And I think all of that, you know, sort of the Google BeyondCorp and all the thing that came out of that, that was really about that. Where we went from there was talking about why do we implicitly trust anything. And then, I think… And I would love to hear our guest’ take on this. I think then that’s sort of where we lost the plot on the term, and it became a buzzword. So, I think if you’re talking to me about Zero Trust, I’m going to assume you mean that concept of network parameterization or de-parameterization. And if you’re talking about anything else, I’m going to assume you are in product marketing, and not that you’re unintellectual, or stupid, or anything but that we are talking in a different context.

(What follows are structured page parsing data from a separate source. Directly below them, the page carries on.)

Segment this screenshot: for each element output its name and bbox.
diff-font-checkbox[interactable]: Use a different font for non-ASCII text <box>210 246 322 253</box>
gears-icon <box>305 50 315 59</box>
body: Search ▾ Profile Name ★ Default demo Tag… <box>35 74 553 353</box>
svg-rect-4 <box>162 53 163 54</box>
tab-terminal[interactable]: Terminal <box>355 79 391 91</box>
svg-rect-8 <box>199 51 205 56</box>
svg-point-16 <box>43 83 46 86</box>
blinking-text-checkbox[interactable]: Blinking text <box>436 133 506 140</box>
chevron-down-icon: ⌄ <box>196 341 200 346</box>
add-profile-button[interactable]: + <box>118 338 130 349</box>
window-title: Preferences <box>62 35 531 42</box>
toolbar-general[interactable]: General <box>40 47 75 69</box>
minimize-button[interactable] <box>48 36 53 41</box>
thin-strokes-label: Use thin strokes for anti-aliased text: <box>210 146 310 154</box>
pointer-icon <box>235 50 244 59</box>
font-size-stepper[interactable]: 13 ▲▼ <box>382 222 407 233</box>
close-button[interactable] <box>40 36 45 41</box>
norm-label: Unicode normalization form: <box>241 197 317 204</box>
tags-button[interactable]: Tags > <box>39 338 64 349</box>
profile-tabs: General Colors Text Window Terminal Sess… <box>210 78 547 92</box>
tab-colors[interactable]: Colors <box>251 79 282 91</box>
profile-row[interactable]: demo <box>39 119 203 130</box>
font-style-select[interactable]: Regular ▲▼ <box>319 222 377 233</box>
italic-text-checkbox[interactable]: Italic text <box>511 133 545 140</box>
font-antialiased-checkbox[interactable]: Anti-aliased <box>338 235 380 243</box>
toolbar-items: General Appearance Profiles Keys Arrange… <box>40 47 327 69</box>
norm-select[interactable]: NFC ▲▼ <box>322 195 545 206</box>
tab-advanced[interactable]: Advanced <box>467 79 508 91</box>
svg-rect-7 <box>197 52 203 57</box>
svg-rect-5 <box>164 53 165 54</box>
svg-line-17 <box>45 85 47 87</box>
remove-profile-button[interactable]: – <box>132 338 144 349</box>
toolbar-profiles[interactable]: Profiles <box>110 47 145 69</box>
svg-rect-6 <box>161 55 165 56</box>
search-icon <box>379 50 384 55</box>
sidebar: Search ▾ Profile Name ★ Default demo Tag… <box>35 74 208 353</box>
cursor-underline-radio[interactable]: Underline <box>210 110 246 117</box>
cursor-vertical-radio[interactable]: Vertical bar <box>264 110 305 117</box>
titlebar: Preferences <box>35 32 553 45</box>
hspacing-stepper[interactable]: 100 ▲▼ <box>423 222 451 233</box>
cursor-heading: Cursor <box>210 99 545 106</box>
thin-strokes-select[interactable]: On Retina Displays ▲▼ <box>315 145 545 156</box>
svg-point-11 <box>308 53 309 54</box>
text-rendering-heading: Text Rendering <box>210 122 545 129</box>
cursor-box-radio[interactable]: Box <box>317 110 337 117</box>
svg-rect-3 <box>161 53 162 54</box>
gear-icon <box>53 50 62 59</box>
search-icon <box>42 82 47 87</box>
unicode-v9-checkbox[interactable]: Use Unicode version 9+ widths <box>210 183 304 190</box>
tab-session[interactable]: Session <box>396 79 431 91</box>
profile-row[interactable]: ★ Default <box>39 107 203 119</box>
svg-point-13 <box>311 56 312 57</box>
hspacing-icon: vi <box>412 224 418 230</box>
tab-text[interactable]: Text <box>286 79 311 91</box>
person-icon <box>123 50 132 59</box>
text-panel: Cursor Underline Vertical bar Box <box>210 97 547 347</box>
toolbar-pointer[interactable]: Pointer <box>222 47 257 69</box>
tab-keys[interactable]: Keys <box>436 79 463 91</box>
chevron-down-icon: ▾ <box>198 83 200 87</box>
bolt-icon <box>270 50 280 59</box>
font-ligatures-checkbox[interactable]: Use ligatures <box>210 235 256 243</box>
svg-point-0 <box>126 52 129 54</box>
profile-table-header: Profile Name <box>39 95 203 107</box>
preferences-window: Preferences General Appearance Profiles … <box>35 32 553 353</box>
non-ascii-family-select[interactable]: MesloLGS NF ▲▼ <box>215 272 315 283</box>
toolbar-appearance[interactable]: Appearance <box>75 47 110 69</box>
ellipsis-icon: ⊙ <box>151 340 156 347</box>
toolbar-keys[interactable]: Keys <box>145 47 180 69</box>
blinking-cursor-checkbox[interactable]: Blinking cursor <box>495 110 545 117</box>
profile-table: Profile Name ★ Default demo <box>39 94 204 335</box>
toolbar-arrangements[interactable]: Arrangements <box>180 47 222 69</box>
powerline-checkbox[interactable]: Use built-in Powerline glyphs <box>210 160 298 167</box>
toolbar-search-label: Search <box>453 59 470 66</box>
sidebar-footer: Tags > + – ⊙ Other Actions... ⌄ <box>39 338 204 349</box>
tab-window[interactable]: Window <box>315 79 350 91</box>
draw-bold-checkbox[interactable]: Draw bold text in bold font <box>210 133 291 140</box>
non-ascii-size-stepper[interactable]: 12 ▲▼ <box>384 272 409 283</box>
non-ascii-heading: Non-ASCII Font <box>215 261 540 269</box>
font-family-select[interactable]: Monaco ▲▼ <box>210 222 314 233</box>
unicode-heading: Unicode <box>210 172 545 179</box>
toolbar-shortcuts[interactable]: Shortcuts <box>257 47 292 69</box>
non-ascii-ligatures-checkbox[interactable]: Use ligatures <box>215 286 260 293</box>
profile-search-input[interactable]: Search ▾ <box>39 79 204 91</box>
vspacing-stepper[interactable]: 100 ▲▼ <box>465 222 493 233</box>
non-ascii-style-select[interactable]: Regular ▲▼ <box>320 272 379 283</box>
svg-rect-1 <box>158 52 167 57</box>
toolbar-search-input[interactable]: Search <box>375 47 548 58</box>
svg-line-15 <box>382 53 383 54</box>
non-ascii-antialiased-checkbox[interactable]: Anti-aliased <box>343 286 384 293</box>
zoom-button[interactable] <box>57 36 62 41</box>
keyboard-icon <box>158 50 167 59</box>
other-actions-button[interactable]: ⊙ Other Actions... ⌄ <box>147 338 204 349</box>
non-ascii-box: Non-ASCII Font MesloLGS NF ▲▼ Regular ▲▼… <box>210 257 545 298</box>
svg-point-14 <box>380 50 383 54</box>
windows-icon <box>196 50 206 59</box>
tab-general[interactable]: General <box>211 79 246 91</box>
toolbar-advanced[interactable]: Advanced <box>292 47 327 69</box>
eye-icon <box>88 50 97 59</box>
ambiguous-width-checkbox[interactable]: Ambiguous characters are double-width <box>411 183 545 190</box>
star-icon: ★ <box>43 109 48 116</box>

[David Spark] So, Richard, I throw this to you. How at IT-Harvest have you been designing Zero Trust, and has that evolved over time? I mean, did you have like a grand editorial discussion of like, “All right, this is the way we’re seeing it. If they do this, this, and this, they fall in this bucket. Otherwise, they’re out of the bucket.” Or was that not the case? How was it handled?

[Richard Stiennon] Yeah, not the case at all. I was treating it as a buzzword. And I think even before 2010, I had heard Zero Trust, and I loved it. But it was completely different than what John Kindervag came up with at Forrester. Zero Trust was first introduced to me by people that would solve the problem that when you store stuff at Dropbox, it was encrypted with Dropbox’s key. So, anybody at Dropbox could read your confidential information if… But they didn’t because you trusted them not to. Zero Trust was encrypt locally, store the encrypted stuff in the cloud, and you didn’t need to trust them. So, you had Zero Trust in Amazon not reading your stuff.

You had Zero Trust in Dropbox. That is a good definition of Zero Trust. When you get to where we are today, it’s not zero anything. It’s dynamic trust, and it’s gradated trust based on your posture, and where you are, and what time of day it is, and all these things which we’ve always had. Right? Every network access control system has had those tuning capabilities. Every firewall has had those tuning capabilities since firewall one. So, after I had a database of all the vendors at the time and a process to collect that database, I actually asked my team in India, so 11 people, to go to every single website, about 3,000 of them, and tell me…just check the box on this spreadsheet if they say Zero Trust on their landing page.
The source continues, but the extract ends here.